Mechanistic Parallels Between Quantization and Pruning

Matched-perplexity pruning and quantization are found to target highly overlapping sets of vulnerable features, reflected in high Jaccard index (0.79–0.86) and nearly perfect Spearman correlation (0.98) of damage scores across methods. This indicates that "compression vulnerability" via low signal is a property largely agnostic to the compression mechanism. Figure 4

Figure 4: Per-feature correlation scatter plot comparing RTN INT6 and matched magnitude pruning, highlighting strong agreement on feature vulnerability.

Robustness Checks and Ablation Analyses

QDM estimates remain stable across substantial variations in token sampling and read-out layer, indicating that the observed phenomenon is not an artifact of sampling noise or architectural particulars. Survival rates vary minimally between random 100k-token subsets, and FP16-vs.-FP16 null comparisons accurately recover bb3 everywhere, supporting pipeline reliability. Figure 5

Figure 5: Feature survival as measured at two distinct residual-stream layers under RTN bit-width sweep, showing consistent breakdown pattern.

Discussion and Broader Implications

The study asserts that quantization does not induce a discrete "feature collapse" threshold, but rather a regime of gradual blurring. Many features are not destroyed but rendered unreliable as semantic anchors (i.e., they become partially—but not strongly—aligned under quantization). This has critical consequences for any interpretability- or safety-layer predicated on identifying and monitoring robust, monosemantic features: behavioral invariance does not guarantee mechanistic invariance.

The structured nature of feature vulnerability—driven by signal strength—means practitioners can predict which features are likely to fail under compression.
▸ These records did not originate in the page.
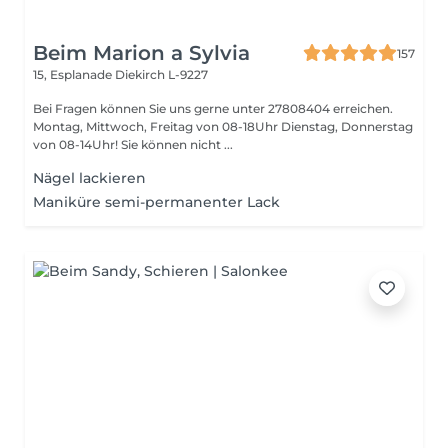
Beim Marion a Sylvia
157
15, Esplanade
Diekirch L-9227
Bei Fragen können Sie uns gerne unter 27808404 erreichen.
Montag, Mittwoch, Freitag von 08-18Uhr Dienstag, Donnerstag
von 08-14Uhr! Sie können nicht ...
Nägel lackieren
Maniküre semi-permanenter Lack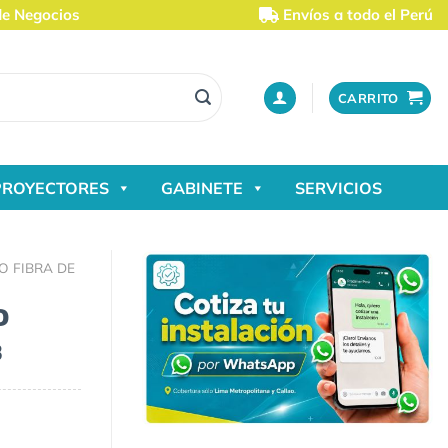
de Negocios
Envíos a todo el Perú
CARRITO
PROYECTORES
GABINETE
SERVICIOS
O FIBRA DE
O
3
As many state-of-the-art safety interventions (e.g., steering, auditing) assume feature stability, there is a clear requirement for direct feature-level fidelity audits in deployment pipelines.

Furthermore, the high overlap observed between quantization- and pruning-damaged features not only informs mechanistic understanding of feature redundancy and robustness, but underscores a compression-agnostic axis of feature vulnerability in LLMs—operationalized as low activation energy.

Future Directions

The findings imply that further work should focus on causal interventions: does the loss or blurring of interpretable features (as defined by SAE correlations) propagate to differences in end-task steering, safety, or model control? Auditing protocols may need to be extended to directly verify representational invariance under specific deployment quantizers, and joint training or quantization-aware SAE construction may become necessary to ensure downstream reliability.

Conclusion

Quantization systematically alters internal SAE-extracted features in LLMs before significant task-level degradation occurs. The representational drift is both gradual and predictable by basic feature statistics, not a sharp phase transition. Survival under quantization is not adequately reflected by perplexity, and pruning/quantization affect congruent feature classes. Thus, model audits that depend on interpretable features from full-precision models cannot presume direct transferability post-quantization. Direct, feature-level audits must be integrated into deployment pipelines to guarantee the robustness of interpretability-driven safety and control interventions.